Welcome to a customizable face recognition system designed to identify individuals in photographs based on a user-populated database of facial images. This powerful tool harnesses Python and its potent libraries, such as face_recognition
and opencv
, offering a blend of accuracy and user-centric functionality. Tailor the database with your images and let the system pinpoint matches with ease.

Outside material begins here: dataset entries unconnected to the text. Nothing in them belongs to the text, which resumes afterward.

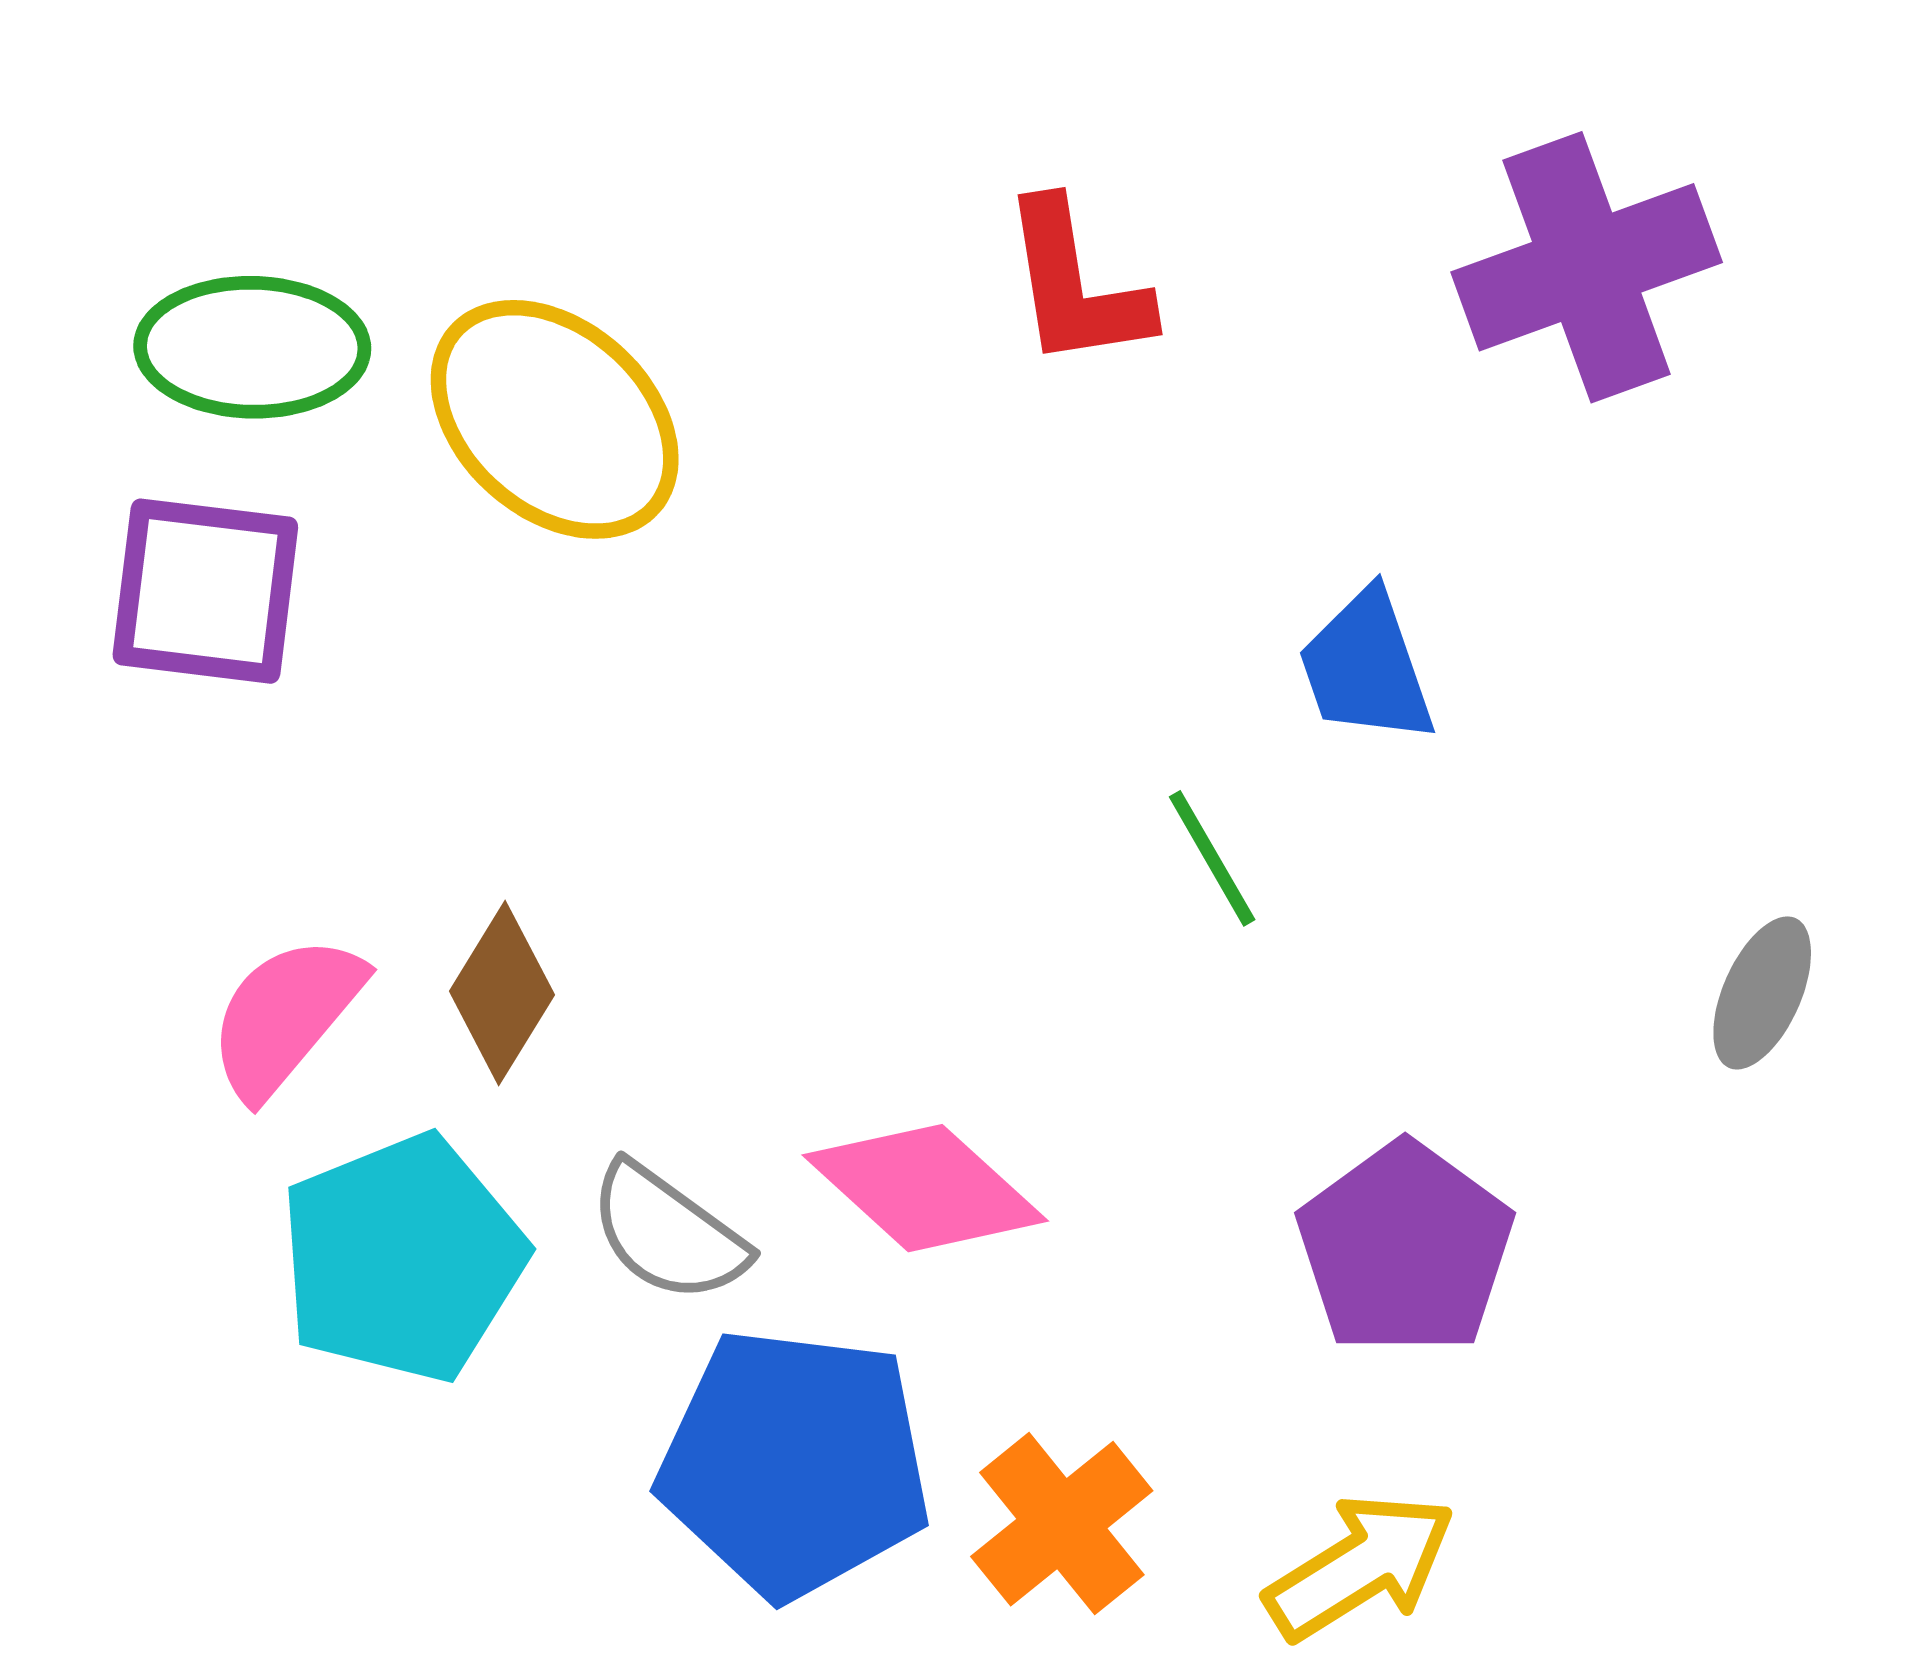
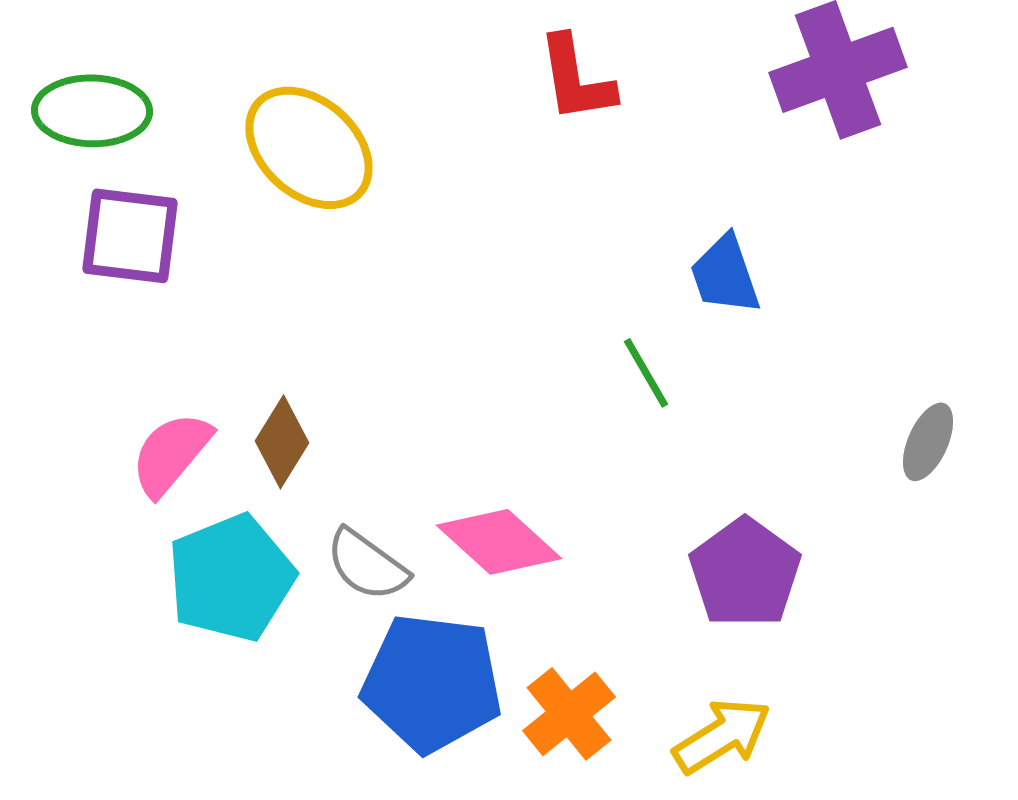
green ellipse: (252, 347) -> (92, 111), moved

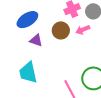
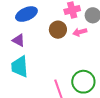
purple triangle: (36, 40) -> (19, 40), moved

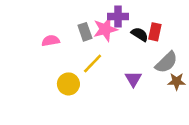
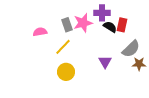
purple cross: (118, 17) -> (102, 13), moved
yellow line: (93, 64) -> (63, 47), moved
yellow circle: (68, 84) -> (66, 72), moved

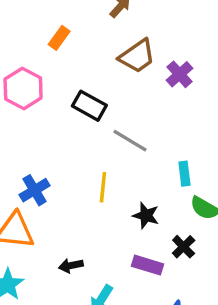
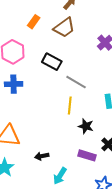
brown trapezoid: (137, 56) -> (64, 28), moved
yellow line: (103, 187) -> (70, 106), moved
blue cross: (34, 190) -> (14, 84), moved, turned 30

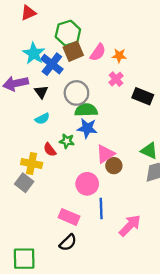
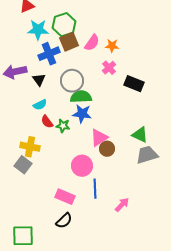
cyan star: (34, 53) -> (38, 30), moved, turned -30
blue cross: (52, 64) -> (49, 54), turned 30
red semicircle: (50, 150) -> (47, 122), moved
pink arrow: (130, 225) -> (122, 205), size x0.7

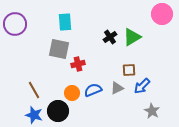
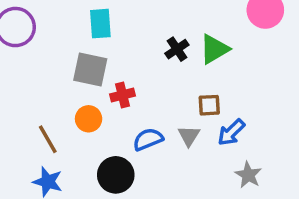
gray triangle: (117, 88) -> (189, 136), turned -32
orange circle: (72, 93) -> (89, 119), moved
black circle: (58, 111) -> (116, 175), moved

- Face Detection: Utilizes Haar Cascade classifiers to detect faces within images. 🔎
- Face Recognition: Matches detected faces against a pre-established database to identify individuals. 👤
- Annotation: Labels recognized faces with rectangles and their corresponding names. 🏷️
- Scalability: Designed with future enhancements in mind, including video file processing. 📈
Ensure you have Python installed, and then set up the required libraries with the following commands:
pip install face_recognition opencv-python
Get the code by cloning this repository:
git clone https://github.com/your-github-username/face-recognition-system.git
- Prepare a database directory containing named images of individuals.
- Execute the script.
- Select an image through the file dialog prompt.
- Let the system work its magic, detecting, recognizing, and annotating faces, saving the output as result.jpg.
Navigate to the script's directory and run:
python main.py
The database should meet the following criteria:
- Only image formats such as .png, .jpg, .jpeg, .tiff, .bmp, or .gif.
- Each image should display only one individual's face.
- Image filenames should correspond to the individual's name.
The processed image will be stored as result.jpg in the project's root directory, complete with labeled rectangles around each recognized face.
Your contributions are welcome! If you have suggestions for improvements, please open an issue to kick off the discussion.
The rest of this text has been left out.